→ Task prompt
Looking at the entries below, state how many lines contain the word "Locate". Give the number alone.

→ The input
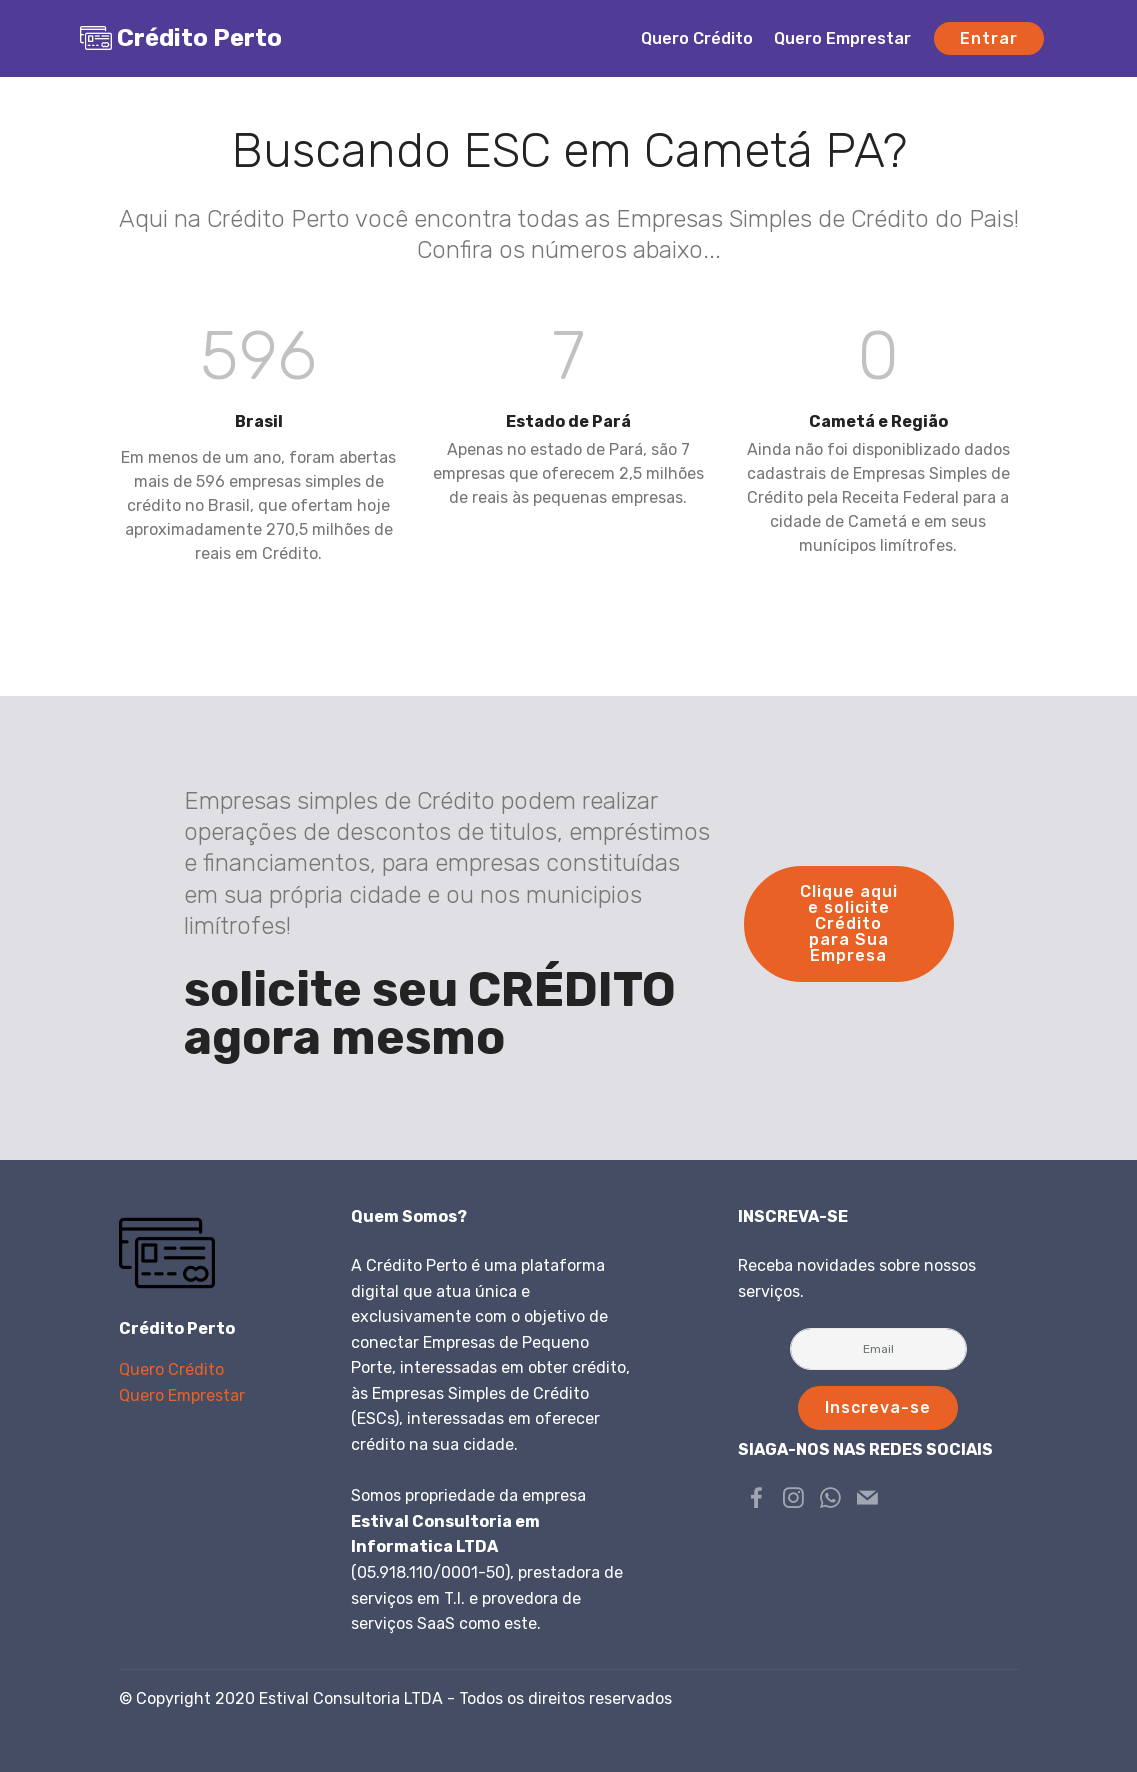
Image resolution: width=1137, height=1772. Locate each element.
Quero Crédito (697, 38)
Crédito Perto (199, 38)
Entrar (989, 38)
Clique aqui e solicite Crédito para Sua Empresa (849, 923)
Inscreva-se (878, 1407)
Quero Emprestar (842, 38)
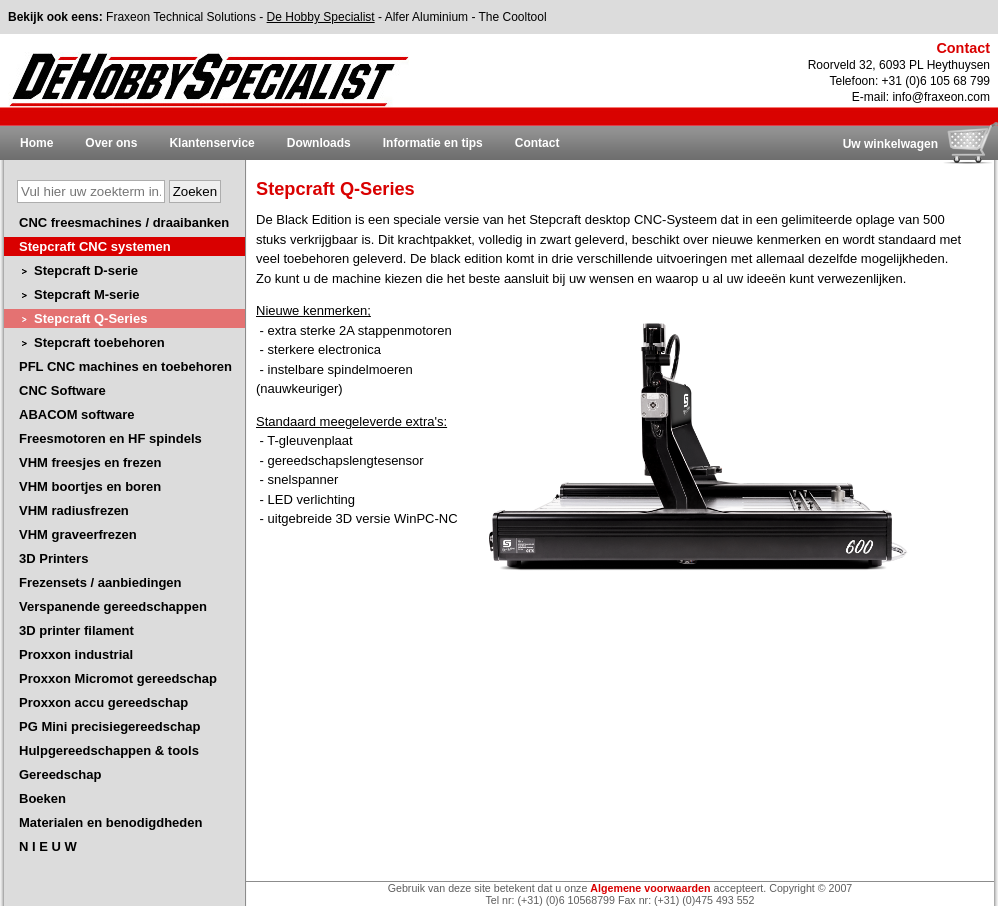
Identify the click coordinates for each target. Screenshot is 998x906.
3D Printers (53, 558)
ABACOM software (77, 414)
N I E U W (48, 846)
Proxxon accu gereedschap (103, 702)
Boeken (42, 798)
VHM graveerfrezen (78, 534)
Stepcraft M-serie (86, 294)
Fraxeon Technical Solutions (181, 17)
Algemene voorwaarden (650, 888)
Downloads (319, 143)
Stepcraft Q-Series (90, 318)
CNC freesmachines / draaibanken (124, 222)
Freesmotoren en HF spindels (110, 438)
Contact (537, 143)
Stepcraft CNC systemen (95, 246)
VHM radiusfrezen (74, 510)
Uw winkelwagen (890, 144)
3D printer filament (76, 630)
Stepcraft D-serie (86, 270)
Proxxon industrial (76, 654)
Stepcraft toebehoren (99, 342)
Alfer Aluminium (426, 17)
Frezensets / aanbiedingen (100, 582)
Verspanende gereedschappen (113, 606)
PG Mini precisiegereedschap (109, 726)
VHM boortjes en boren (90, 486)
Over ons (111, 143)
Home (36, 143)
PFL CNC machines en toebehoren (125, 366)
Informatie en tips (433, 143)
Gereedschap (60, 774)
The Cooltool (513, 17)
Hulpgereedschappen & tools (109, 750)
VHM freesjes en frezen (90, 462)
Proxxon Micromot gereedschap (118, 678)
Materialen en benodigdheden (110, 822)
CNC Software (62, 390)
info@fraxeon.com (941, 97)
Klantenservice (211, 143)
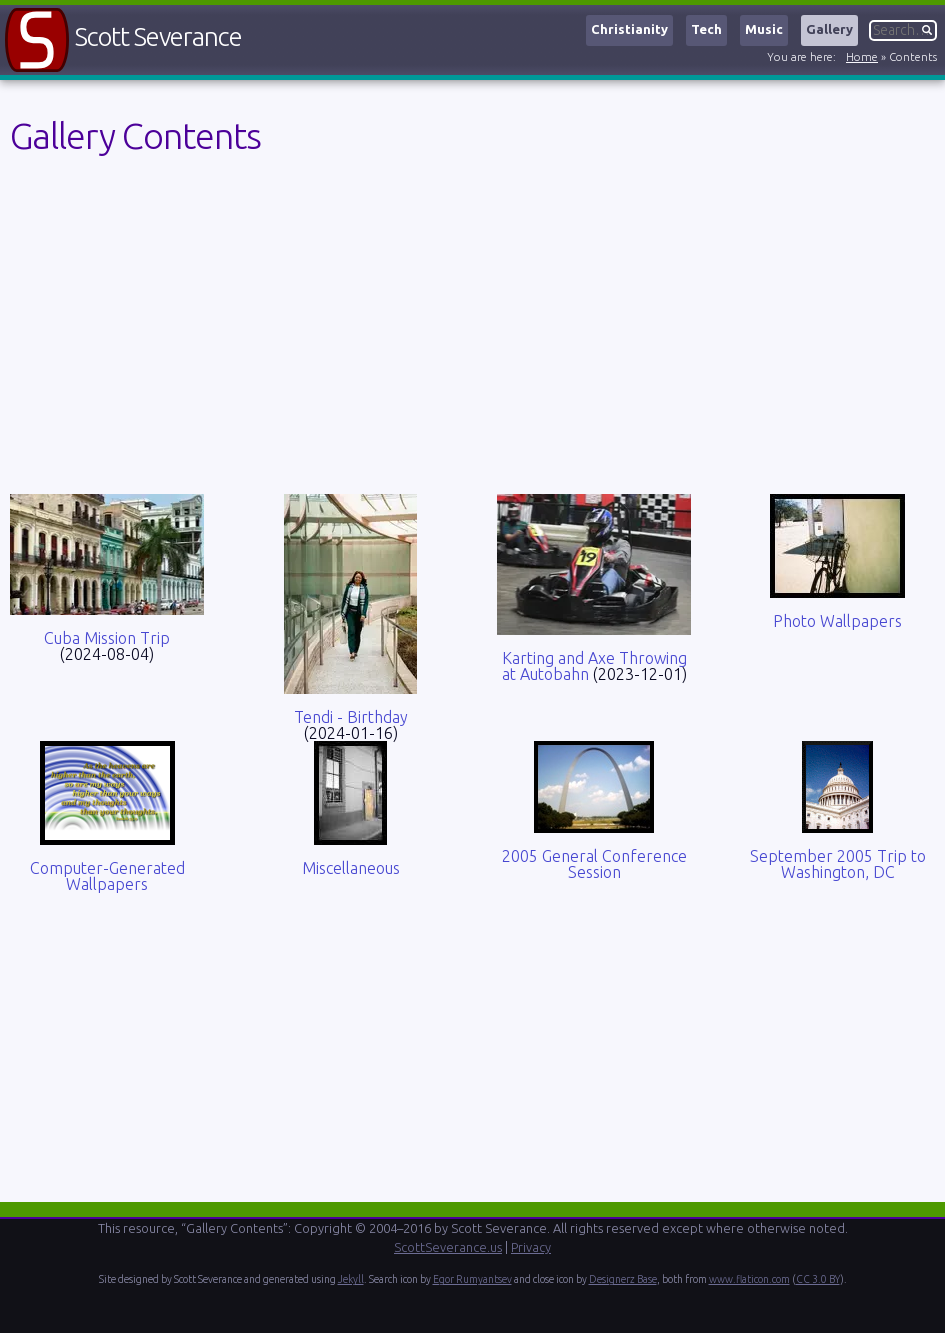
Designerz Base (623, 1279)
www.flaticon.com (749, 1279)
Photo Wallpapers (837, 621)
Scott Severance (158, 36)
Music (764, 29)
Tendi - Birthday (351, 717)
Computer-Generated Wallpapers (107, 876)
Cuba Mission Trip (107, 638)
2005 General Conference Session (594, 864)
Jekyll (351, 1279)
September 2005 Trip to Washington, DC (838, 864)
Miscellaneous (351, 868)
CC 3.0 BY (818, 1279)
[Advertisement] (472, 329)
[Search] (903, 30)
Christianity (629, 29)
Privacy (531, 1247)
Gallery (829, 29)
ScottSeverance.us (448, 1247)
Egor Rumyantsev (472, 1279)
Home (862, 57)
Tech (706, 29)
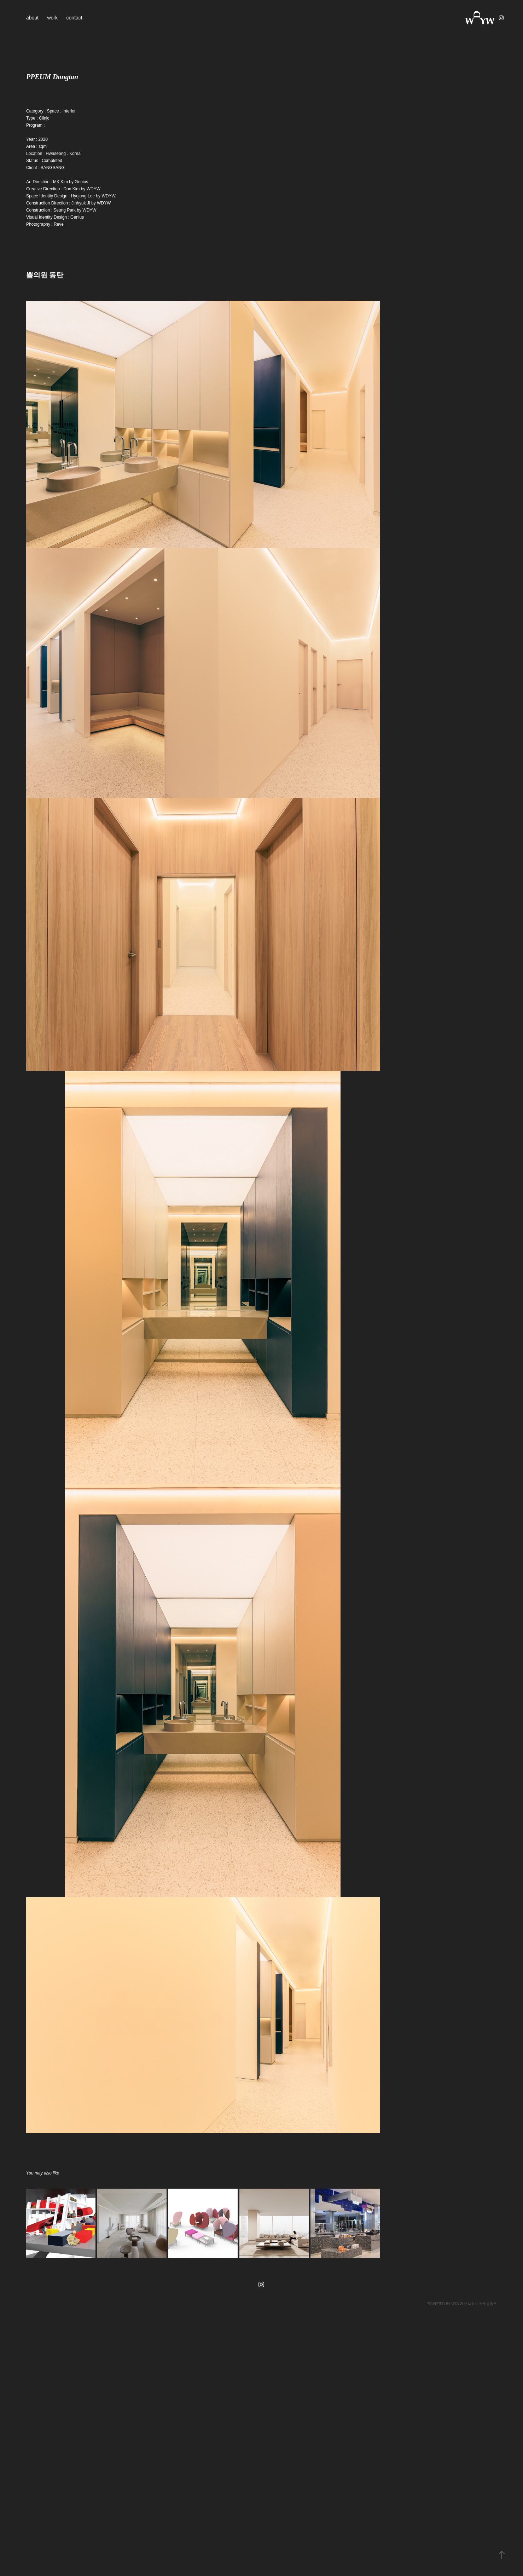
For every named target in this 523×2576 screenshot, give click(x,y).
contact (74, 18)
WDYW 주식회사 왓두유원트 (474, 2304)
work (52, 18)
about (32, 18)
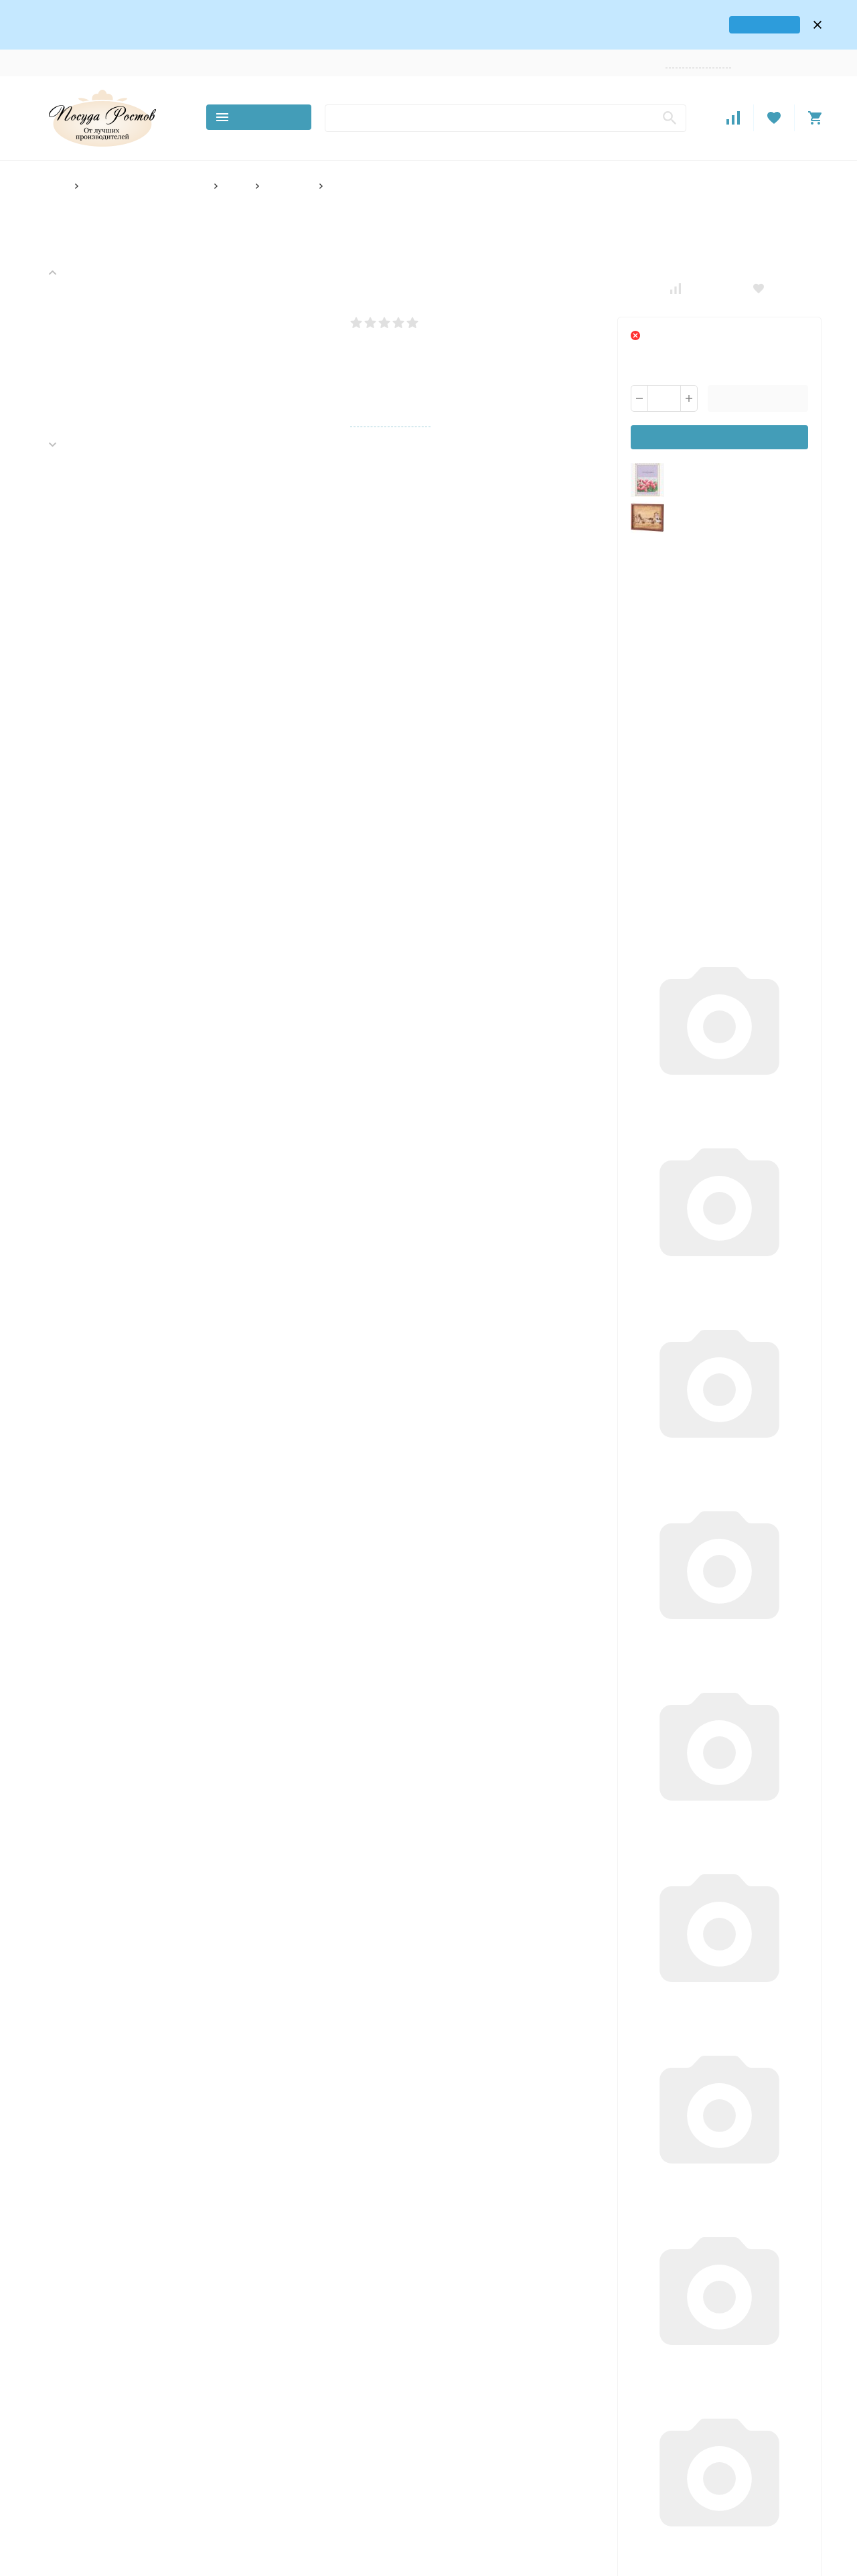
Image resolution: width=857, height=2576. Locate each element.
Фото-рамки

→ Answer for this exercise
2